[[ Supplied data, beginning ]]

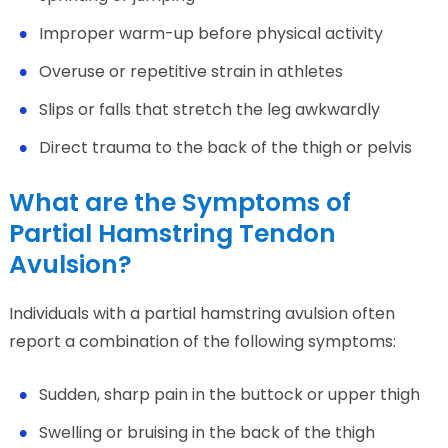
Improper warm-up before physical activity
Overuse or repetitive strain in athletes
Slips or falls that stretch the leg awkwardly
Direct trauma to the back of the thigh or pelvis
What are the Symptoms of
Partial Hamstring Tendon
Avulsion?
Individuals with a partial hamstring avulsion often
report a combination of the following symptoms:
Sudden, sharp pain in the buttock or upper thigh
Swelling or bruising in the back of the thigh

[[ Supplied data, end ]]

Task details:
Please reproduce, word for word, every line from the line with "report a combination" to the final line above, including both ends.

Task response:
report a combination of the following symptoms:
Sudden, sharp pain in the buttock or upper thigh
Swelling or bruising in the back of the thigh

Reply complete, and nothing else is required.